▸ YOUR OBJECTIVE: Everything from the line with "10 in der Vollkaskoversicherung" to the line with "Marguerite Duras: el texto en la imagen" in the listing below, both lines included, needs to be copied exactly, apart from the pictures.

Start of DATASET CONTENT

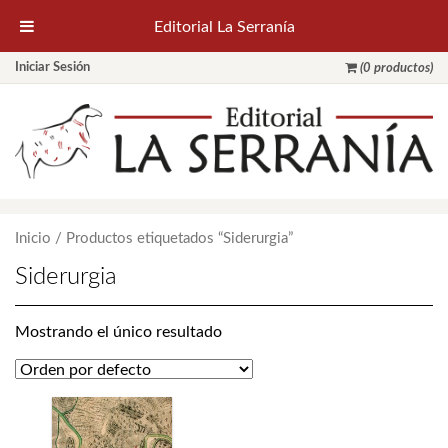
Editorial La Serranía
Iniciar Sesión
(0 productos)
Inicio
/ Productos etiquetados “Siderurgia”
Siderurgia
Mostrando el único resultado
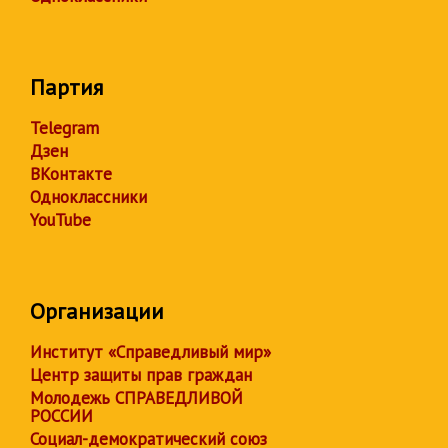
Партия
Telegram
Дзен
ВКонтакте
Одноклассники
YouTube
Организации
Институт «Справедливый мир»
Центр защиты прав граждан
Молодежь СПРАВЕДЛИВОЙ
РОССИИ
Социал-демократический союз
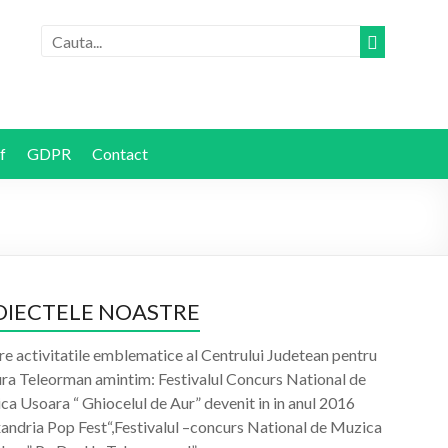
f
GDPR
Contact
OIECTELE NOASTRE
re activitatile emblematice al Centrului Judetean pentru
ura Teleorman amintim: Festivalul Concurs National de
a Usoara “ Ghiocelul de Aur” devenit in in anul 2016
xandria Pop Fest“,Festivalul –concurs National de Muzica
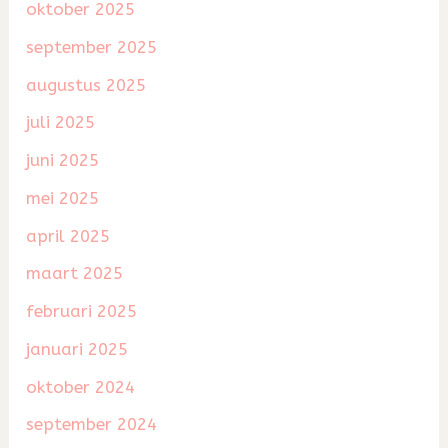
oktober 2025
september 2025
augustus 2025
juli 2025
juni 2025
mei 2025
april 2025
maart 2025
februari 2025
januari 2025
oktober 2024
september 2024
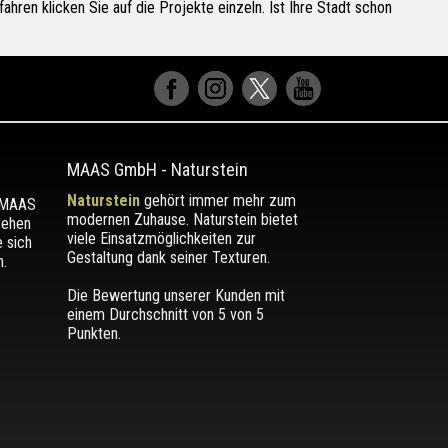
ahren klicken Sie auf die Projekte einzeln. Ist Ihre Stadt schon
MAAS GmbH
-
Naturstein
Naturstein
gehört immer mehr zum
r MAAS
modernen Zuhause. Naturstein bietet
sehen
viele Einsatzmöglichkeiten zur
e sich
Gestaltung dank seiner Texturen.
.
Die Bewertung unserer Kunden mit
einem Durchschnitt von
5
von 5
Punkten.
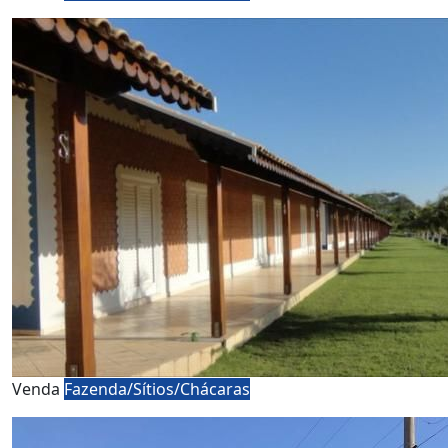
Venda
Fazenda/Sítios/Chácaras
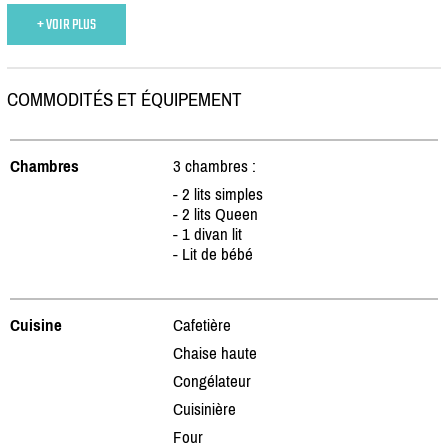
+ VOIR PLUS
COMMODITÉS ET ÉQUIPEMENT
Chambres
3 chambres :
- 2 lits simples
- 2 lits Queen
- 1 divan lit
- Lit de bébé
Cuisine
Cafetière
Chaise haute
Congélateur
Cuisinière
Four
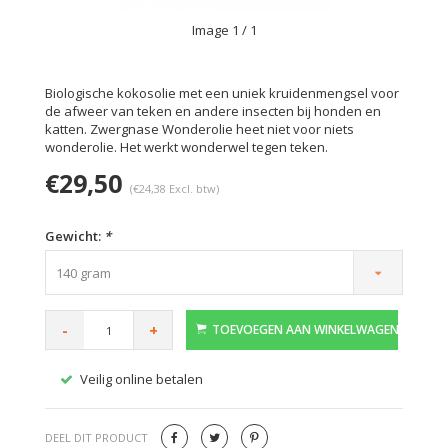
Image
1
/ 1
Biologische kokosolie met een uniek kruidenmengsel voor
de afweer van teken en andere insecten bij honden en
katten. Zwergnase Wonderolie heet niet voor niets
wonderolie. Het werkt wonderwel tegen teken.
€29,50
(€24,38 Excl. btw)
Gewicht:
*
140 gram
-
+
TOEVOEGEN AAN WINKELWAGEN
Veilig online betalen
Gratis
DEEL DIT PRODUCT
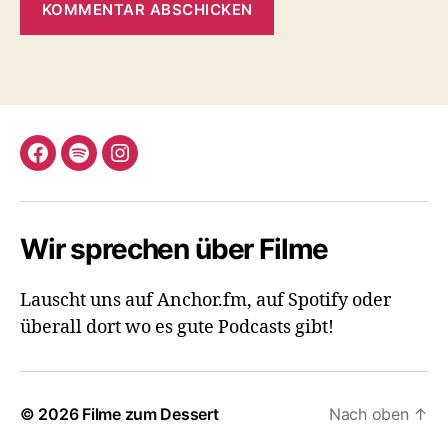
Facebook
Spotify
Instagram
Wir sprechen über Filme
Lauscht uns auf Anchor.fm, auf Spotify oder
überall dort wo es gute Podcasts gibt!
© 2026
Filme zum Dessert
Nach oben
↑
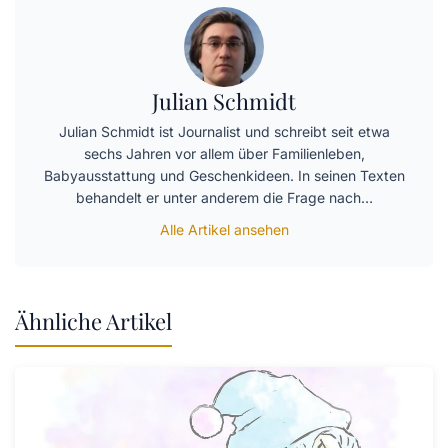
Julian Schmidt
Julian Schmidt ist Journalist und schreibt seit etwa
sechs Jahren vor allem über Familienleben,
Babyausstattung und Geschenkideen. In seinen Texten
behandelt er unter anderem die Frage nach…
Alle Artikel ansehen
Ähnliche Artikel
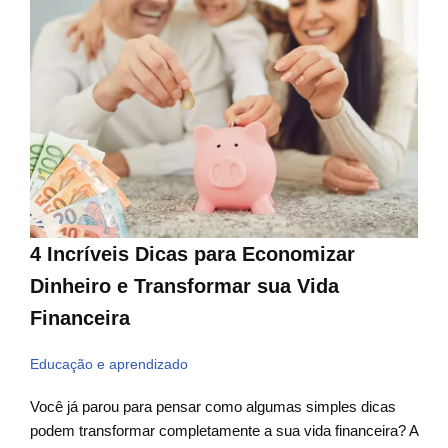
4 Incríveis Dicas para Economizar
Dinheiro e Transformar sua Vida
Financeira
Educação e aprendizado
Você já parou para pensar como algumas simples dicas
podem transformar completamente a sua vida financeira? A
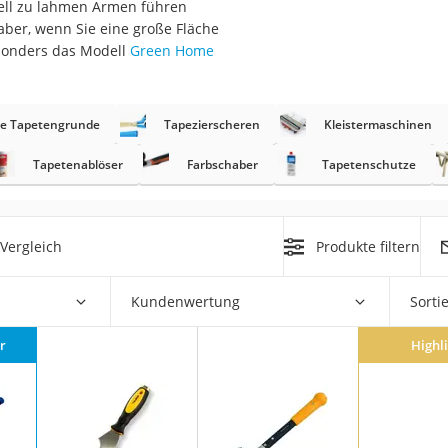
nell zu lahmen Armen führen
aber, wenn Sie eine große Fläche
r
esonders das Modell
Green Home
mera
e Tapetengrunde
Tapezierscheren
Kleistermaschinen
mit Elektrostart
Tapetenablöser
Farbschaber
Tapetenschutze
Vergleich
Produkte filtern
en
zer
Kundenwertung
Sorti
r
Highl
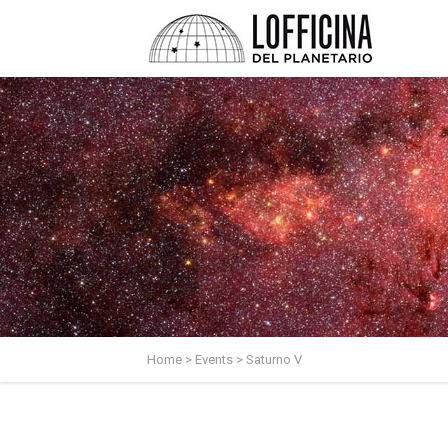
Home
>
Events
>
Saturno V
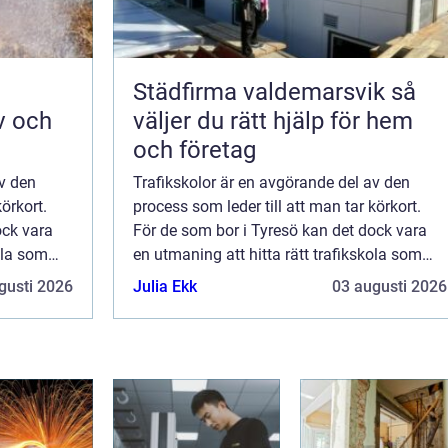
Städfirma valdemarsvik så
v och
väljer du rätt hjälp för hem
och företag
av den
Trafikskolor är en avgörande del av den
körkort.
process som leder till att man tar körkort.
ock vara
För de som bor i Tyresö kan det dock vara
ola som
en utmaning att hitta rätt trafikskola som
el kommer
passar deras behov. I denna artikel kommer
gusti 2026
Julia Ekk
03 augusti 2026
vi att u...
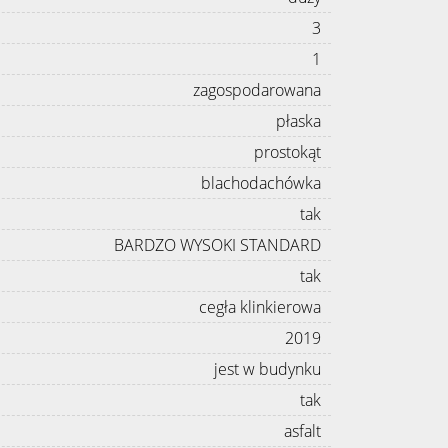
3
1
zagospodarowana
płaska
prostokąt
blachodachówka
tak
BARDZO WYSOKI STANDARD
tak
cegła klinkierowa
2019
jest w budynku
tak
asfalt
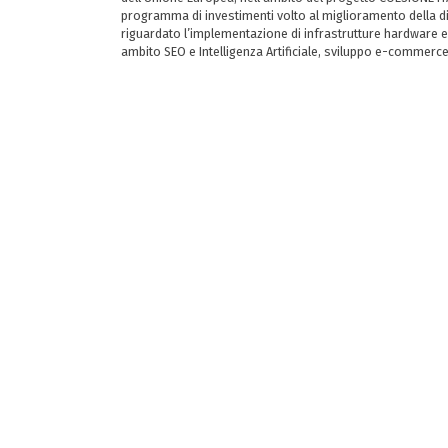
programma di investimenti volto al miglioramento della dig
riguardato l’implementazione di infrastrutture hardware e
ambito SEO e Intelligenza Artificiale, sviluppo e-commerc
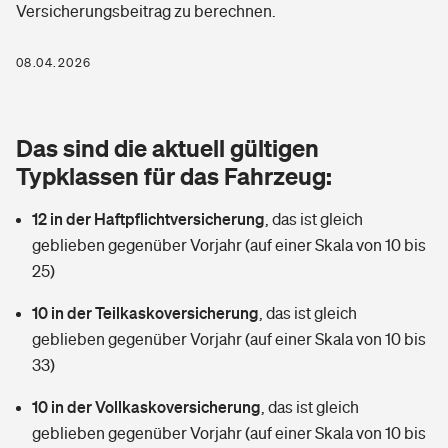
Versicherungsbeitrag zu berechnen.
Berufshaftpflichtversicherung
Rechts­schutz­ver­si­che­rung
Photovoltaik
Private Krankenversicherung
08.04.2026
Zur Übersicht
Fahrradversicherung
Wärmepumpen versichern
Zahnzusatzversicherung
Unfallversicherung
Tools
Das sind die aktuell gültigen
Glasversicherung
Dread-Disease-Versicherung
Typklassen für das Fahrzeug:
Kinderunfall­ver­si­che­rung
Rentenrechner: Wie viel Geld bekomme ich im Alter?
Vermieterrrechtsschutz
Tierkrankenversicherung
12 in der Haftpflichtversicherung
,
das ist gleich
Kinderinvalidität
geblieben gegenüber Vorjahr (auf einer Skala von 10 bis
Wer versichert was: Jetzt Versicherer finden
Mietkautionsversicherung
Zur Übersicht
25)
Reiseversicherung
Sie haben Fragen?
Restkreditversicherung
10 in der Teilkaskoversicherung
,
das ist gleich
Tools
geblieben gegenüber Vorjahr (auf einer Skala von 10 bis
Hundehalter-Haftpflicht
Zur Übersicht
33)
Pferdehalter-Haftpflicht
Wer versichert was: Jetzt Versicherer finden
10 in der Vollkaskoversicherung
,
das ist gleich
Tools
geblieben gegenüber Vorjahr (auf einer Skala von 10 bis
Handyversicherung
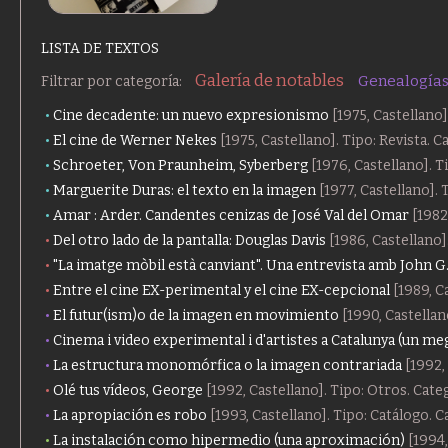
LISTA DE TEXTOS
Galería de notables
Genealogía
Filtrar por categoría:
Cine decadente: un nuevo expresionismo
[1975, Castellano]
El cine de Werner Nekes
[1975, Castellano]. Tipo: Revista. 
Schroeter, Von Praunheim, Syberberg
[1976, Castellano]. T
Marguerite Duras: el texto en la imagen
[1977, Castellano]. 
Amar : Arder. Candentes cenizas de José Val del Omar
[1982,
Del otro lado de la pantalla: Douglas Davis
[1986, Castellano]
"La imatge mòbil està canviant". Una entrevista amb John 
Entre el cine EX-perimental y el cine EX-cepcional
[1989, C
El futur(ism)o de la imagen en movimiento
[1990, Castellan
Cinema i video experimental i d'artistes a Catalunya (un m
La estructura monomórfica o la imagen contrariada
[1992,
Olé tus vídeos, George
[1992, Castellano]. Tipo: Otros. Cate
La apropiación es robo
[1993, Castellano]. Tipo: Catálogo. 
La instalación como hipermedio (una aproximación)
[1994,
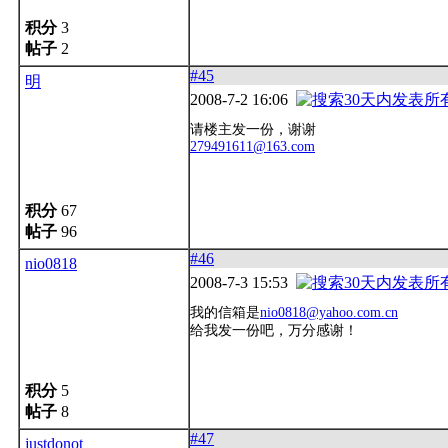
积分
3
帖子
2
#45
明
2008-7-2 16:06
请楼主发一份，谢谢
279491611@163.com
积分
67
帖子
96
#46
nio0818
2008-7-3 15:53
我的信箱是
nio0818@yahoo.com.cn
给我发一份吧，万分感谢！
积分
5
帖子
8
#47
justdonot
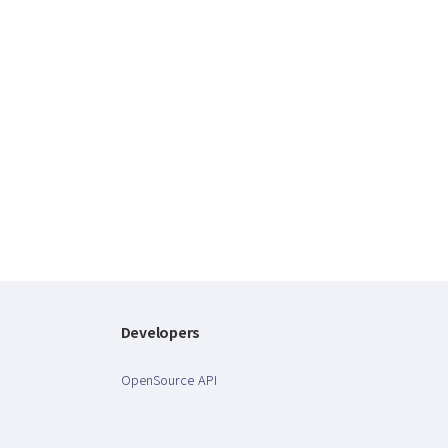
Developers
OpenSource API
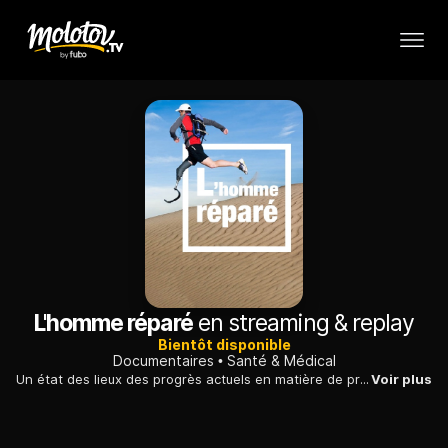
L'homme réparé
en streaming & replay
Bientôt disponible
Documentaires
Santé & Médical
Un état des lieux des progrès actuels en matière de prothèses et implants, avec les perspectives d'un corps entièrement remplaçable d'ici quelques années.
Voir plus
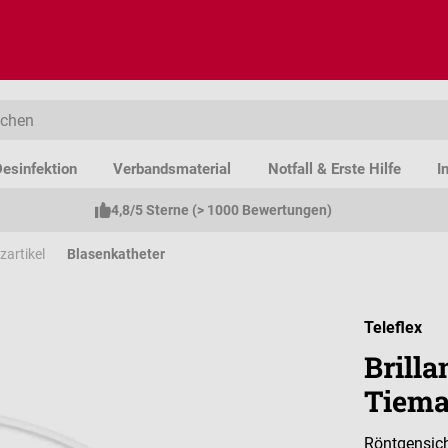
esinfektion
Verbandsmaterial
Notfall & Erste Hilfe
I
4,8/5 Sterne (> 1000 Bewertungen)
zartikel
Blasenkatheter
Teleflex
Brilla
Tiem
Röntgensich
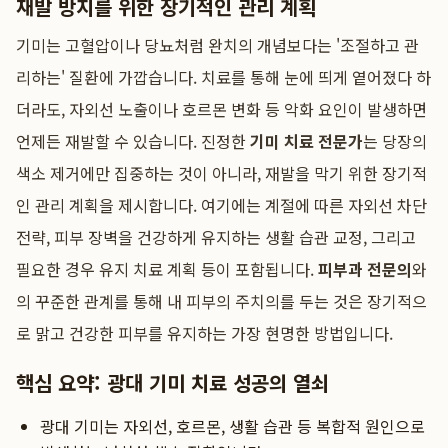
재발 방지를 위한 장기적인 관리 계획
기미는 고혈압이나 당뇨처럼 완치의 개념보다는 '조절하고 관
리하는' 질환에 가깝습니다. 치료를 통해 눈에 띄게 옅어졌다 하
더라도, 자외선 노출이나 호르몬 변화 등 악화 요인이 발생하면
언제든 재발할 수 있습니다. 진정한
기미 치료 전문가
는 당장의
색소 제거에만 집중하는 것이 아니라, 재발을 막기 위한 장기적
인 관리 계획을 제시합니다. 여기에는 계절에 따른 자외선 차단
전략, 피부 장벽을 건강하게 유지하는 생활 습관 교정, 그리고
필요한 경우 유지 치료 계획 등이 포함됩니다.
피부과 전문의
와
의 꾸준한 관계를 통해 내 피부의 주치의를 두는 것은 장기적으
로 맑고 건강한 피부를 유지하는 가장 현명한 방법입니다.
핵심 요약: 광대 기미 치료 성공의 열쇠
광대 기미는 자외선, 호르몬, 생활 습관 등 복합적 원인으로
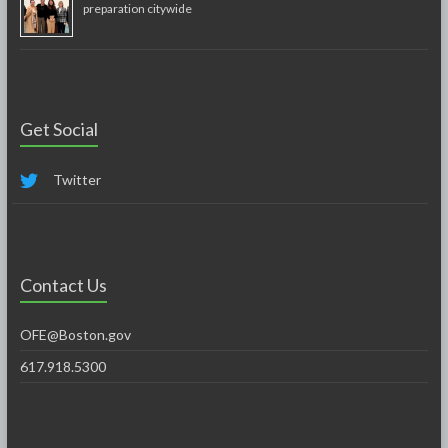
preparation citywide
Get Social
Twitter
Contact Us
OFE@Boston.gov
617.918.5300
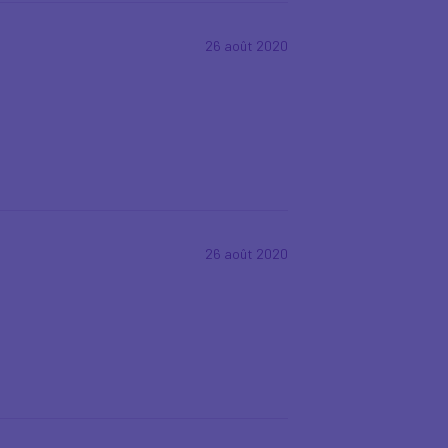
26 août 2020
26 août 2020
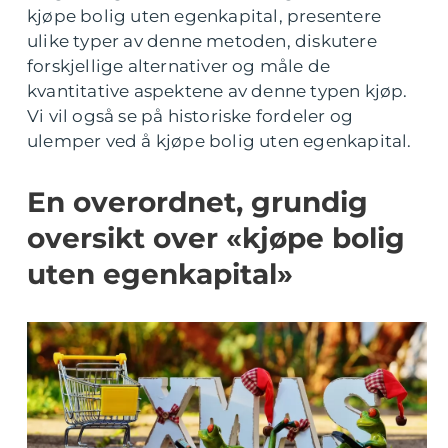
kjøpe bolig uten egenkapital, presentere
ulike typer av denne metoden, diskutere
forskjellige alternativer og måle de
kvantitative aspektene av denne typen kjøp.
Vi vil også se på historiske fordeler og
ulemper ved å kjøpe bolig uten egenkapital.
En overordnet, grundig
oversikt over «kjøpe bolig
uten egenkapital»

End of DATASET CONTENT

▸ PROBLEM SOLUTION:
10 in der Vollkaskoversicherung
,
das ist gleich
Tools
geblieben gegenüber Vorjahr (auf einer Skala von 10 bis
Handyversicherung
LISTA DE TEXTOS
Galería de notables
Genealogía
Filtrar por categoría:
Cine decadente: un nuevo expresionismo
[1975, Castellano]
El cine de Werner Nekes
[1975, Castellano]. Tipo: Revista. 
Schroeter, Von Praunheim, Syberberg
[1976, Castellano]. T
Marguerite Duras: el texto en la imagen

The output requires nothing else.